Analyzed click events of Hybrid landing page which includes bounce rate, conversion rate, jump back rate, List/Gallery view, etc. and provide valuable information for landing page optimization.
Evaluated the traffic and performance of Daily deals PLA ads and compared those items with non-daily deal items to see the possibility of increasing ROI. suggested improvements and modify existing BI components (Reports, Stored Procedures)
Understood Business requirements to the core and came up with Test Strategy based on Business rules.
Environment: Snowflake, AWS S3, GitHub, Service Now, HP Service Manager, EMR, Nebula, Teradata, SQL Server, Map Reduce, Python, Pig, Hive, Apache Spark, Sqoop.
Client: Zensar Technologies, India Oct 2019- Dec 2020
Role: Data Engineer/Data Analyst
Responsibilities:
Performed Data Analysis using SQL queries on source systems to identify data discrepancies and determine data quality.
Performed extensive Data Validation, Data Verification against Data Warehouse and performed debugging of the SQL-Statements and stored procedures for business scenarios.
Designed and developed Tableau dashboards using stack bars, bar graphs, scattered plots, and Gantt charts.
Familiar with DBMS table design, loading, Data Modeling, and experience in SQL.
Worked on ER/Studio for Conceptual, logical, physical data modeling and for generation of DDL scripts.
Handled performance requirements for databases in OLTP and OLAP models.
Analyzed the data which is using the maximum number of resources and made changes in the back-end code using PL/SQL stored procedures and triggers.
Performed data completeness, correctness, data transformation and data quality testing using SQL.

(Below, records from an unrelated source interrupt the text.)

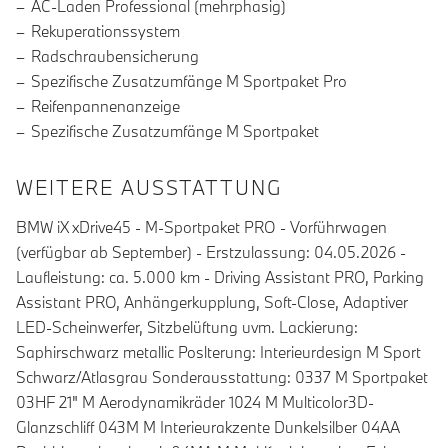
AC-Laden Professional (mehrphasig)
Rekuperationssystem
Radschraubensicherung
Spezifische Zusatzumfänge M Sportpaket Pro
Reifenpannenanzeige
Spezifische Zusatzumfänge M Sportpaket
WEITERE AUSSTATTUNG
BMW iX xDrive45 - M-Sportpaket PRO - Vorführwagen
(verfügbar ab September) - Erstzulassung: 04.05.2026 -
Laufleistung: ca. 5.000 km - Driving Assistant PRO, Parking
Assistant PRO, Anhängerkupplung, Soft-Close, Adaptiver
LED-Scheinwerfer, Sitzbelüftung uvm. Lackierung:
Saphirschwarz metallic Poslterung: Interieurdesign M Sport
Schwarz/Atlasgrau Sonderausstattung: 0337 M Sportpaket
03HF 21" M Aerodynamikräder 1024 M Multicolor3D-
Glanzschliff 043M M Interieurakzente Dunkelsilber 04AA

Involved in designing Business Objects universes and creating reports.
Conducted design walk through sessions with Business Intelligence team to ensure that reporting requirements are met for the business.
Prepared complex T-SQL queries, views, and stored procedures to load data into staging area.
Wrote UNIX shell scripts to invoke all the stored procedures, parse the data and load into flat files.
Created reports analyzing large-scale database utilizing Microsoft Excel Analytics within legacy system.
Environment: SQL, PL/SQL, OLAP, OLTP, UNIX, MS Excel, T-SQL.